Non è l’unica leggenda, di storie ne circolano moltissime. A seconda della regione geografica può variare il racconto e il contesto, eppure questo rito di accendere un fuoco nella notte a me ricorda i falò che anticamente bruciavano alla fine dell’inverno anche nelle nostre campagne, che oggi rimangono in forma di rito e festa. E Holika Dahana, questo demone che brucia nelle fiamme, in fondo mi sembra che suggerisca a ognuno di noi di incontrare i suoi demoni: l’ombra si incontra nell’oscurità, la notte che a qualsiasi età sa scatenarci dentro emozioni primordiali. I demoni della rabbia, tristezza, paura ci mettono in guardia sui nostri umani, umanissimi, limiti: è sulla soglia, al confine di noi, che sappiamo prenderci cura della nostra pelle e rimetterci in pace con tutto ciò che – non- possiamo. Sì, abbiamo dei limiti. Anche la vita li ha. Questo meraviglioso viaggio ha un inizio e ha una fine. Al termine dell’inverno il seme, che è rimasto rinchiuso mesi nella oscura terra, muore e si trasforma: alcuni si fonderanno con il fango e la pioggia, nella terra, altri diverranno pianta. La morte, la nostra paura più grande e ineludibile, si fa tangibile e nel sole della primavera che si affaccia celebriamo di nuovo la vita, con emozione, altrettanta paura e vulnerabilità, con tenerezza e col respiro in sospeso

In India e in Nepal nei giorni prima di Holi si accendono pire e il fuoco brucia, simbolo di purificazione e rigenerazione. Al mattino del giorno di Holi si gioca con le polveri colorate simbolo di questa festa, che ogni anno torna all’inizio di marzo, in giorni simili ma diversi poiché in India si segue il calendario lunare.

La storia del re Hiranyakashipu

Desidera la vita eterna Hiranyakashipu ma non può chiedere l’immortalità. Il dio Brahma gli concede cinque desideri: non morirà “né fuori né dentro la sua residenza, né di giorno né di notte, né in cielo né in terra, né a causa di un essere inanimato o un animale”. Hiranyakashipu nel cuore nasconde uno sterminato odio verso il dio Visnu a causa dell’uccisione di suo fratello. Nel suo regno proibisce il culto di Visnu tuttavia a disobbedire è proprio suo figlio. Prahlada, infatti, cresce devoto a Visnu: dopo aver cercato di dissuaderlo e convertirlo il re prova a uccidere il figlio, ma alla fine sarà lui a morire. Considerato un demone dalla mitologia indiana, Hyranyaksha verrà sventrato e divorato dagli artigli di Narasimha, incarnazione di Visnu, né essere inanimato né essere vivente, al crepuscolo, quindi né notte né giorno, sulla soglia del suo palazzo, né dentro né fuori. Anche Visnu cadrà preda dell’ira e solo il saggio, mite Prahlada riuscirà a fermare la sua incontenibile rabbia.

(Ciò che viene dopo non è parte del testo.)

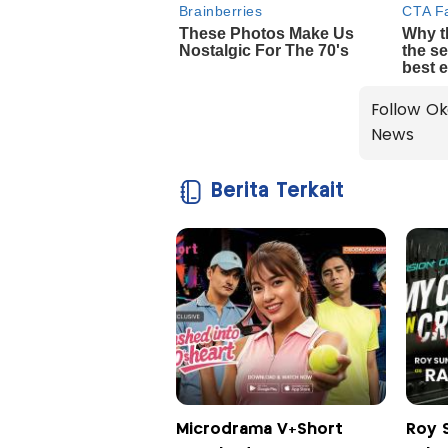
Follow Ok
News
Berita Terkait
Microdrama V+Short
Roy 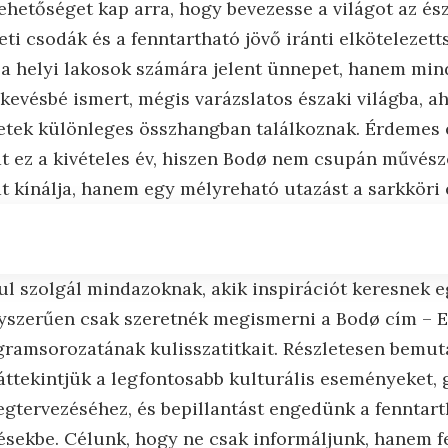
ehetőséget kap arra, hogy bevezesse a világot az ész
i csodák és a fenntartható jövő iránti elkötelezett
a helyi lakosok számára jelent ünnepet, hanem mi
kevésbé ismert, mégis varázslatos északi világba, ah
etek különleges összhangban találkoznak. Érdemes 
t ez a kivételes év, hiszen Bodø nem csupán művész
t kínálja, hanem egy mélyreható utazást a sarkköri é
ul szolgál mindazoknak, akik inspirációt keresnek e
yszerűen csak szeretnék megismerni a Bodø cím – E
ramsorozatának kulisszatitkait. Részletesen bemuta
áttekintjük a legfontosabb kulturális eseményeket, 
gtervezéséhez, és bepillantást engedünk a fenntar
sekbe. Célunk, hogy ne csak informáljunk, hanem fe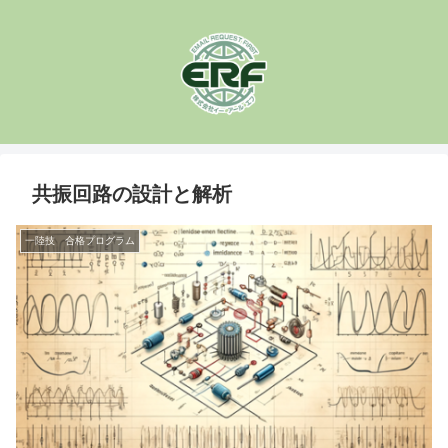
共振回路の設計と解析
一陸技 合格プログラム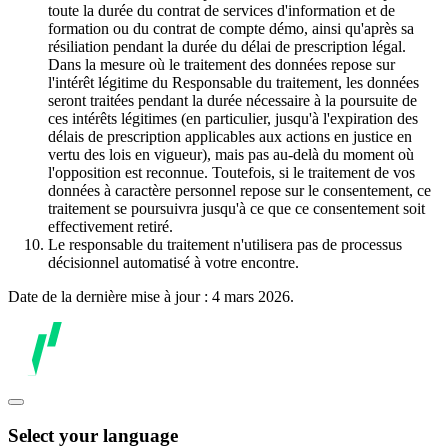
toute la durée du contrat de services d'information et de
formation ou du contrat de compte démo, ainsi qu'après sa
résiliation pendant la durée du délai de prescription légal.
Dans la mesure où le traitement des données repose sur
l'intérêt légitime du Responsable du traitement, les données
seront traitées pendant la durée nécessaire à la poursuite de
ces intérêts légitimes (en particulier, jusqu'à l'expiration des
délais de prescription applicables aux actions en justice en
vertu des lois en vigueur), mais pas au-delà du moment où
l'opposition est reconnue. Toutefois, si le traitement de vos
données à caractère personnel repose sur le consentement, ce
traitement se poursuivra jusqu'à ce que ce consentement soit
effectivement retiré.
Le responsable du traitement n'utilisera pas de processus
décisionnel automatisé à votre encontre.
Date de la dernière mise à jour : 4 mars 2026.
Select your language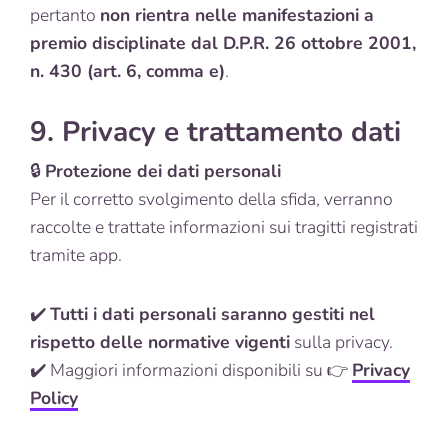
pertanto
non rientra nelle manifestazioni a
premio disciplinate dal D.P.R. 26 ottobre 2001,
n. 430 (art. 6, comma e)
.
9. Privacy e trattamento dati
🔒
Protezione dei dati personali
Per il corretto svolgimento della sfida, verranno
raccolte e trattate informazioni sui tragitti registrati
tramite app.
✔️
Tutti i dati personali saranno gestiti nel
rispetto delle normative vigenti
sulla privacy.
✔️ Maggiori informazioni disponibili su 👉
Privacy
Policy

Il lato ombra dietro al demone

Machig Labdrön, maestra e asceta nata intorno al 1055, in Tibet diede forma a una pratica spirituale che si diffonderà con il nome Chöd, letteralmente “separazione, rottura, o tagliare”.

“I nostri demoni sono ciò di cui abbiamo paura. Come diceva Machig, qualsiasi cosa blocchi la nostra libertà interiore è un demone. Machig parlava anche di dei-demoni. Gli dei sono le nostre speranze, ciò che ci ossessiona, che desideriamo intensamente, i nostri attaccamenti”

Tsultrim Allione, “Nutri i tuoi demoni”

Che differenza può esistere fra la speranza e ciò che speranza non è più? Forse solo un margine sottilissimo, e ciò nonostante evidente. Potremmo definirla aderenza alla realtà, eppure non può essere solo questo. I sognatori sanno che a volte per custodire e portare in porto una grande impresa è necessario battersi anche contro ciò che è ragionevole. Ma quando la speranza di qualcosa diventa ossessione allora l’idea ci tiene prigionieri: succede anche in amore, o nella passione per qualcosa. Fingere che non sia importante non è la strada: non si smette di amare solo perché lo si vuole, non si smette di essere arrabbiati o tristi solo perché si butta l’ombra da una parte. Anzi, nell’oscurità l’ombra diventa più grande.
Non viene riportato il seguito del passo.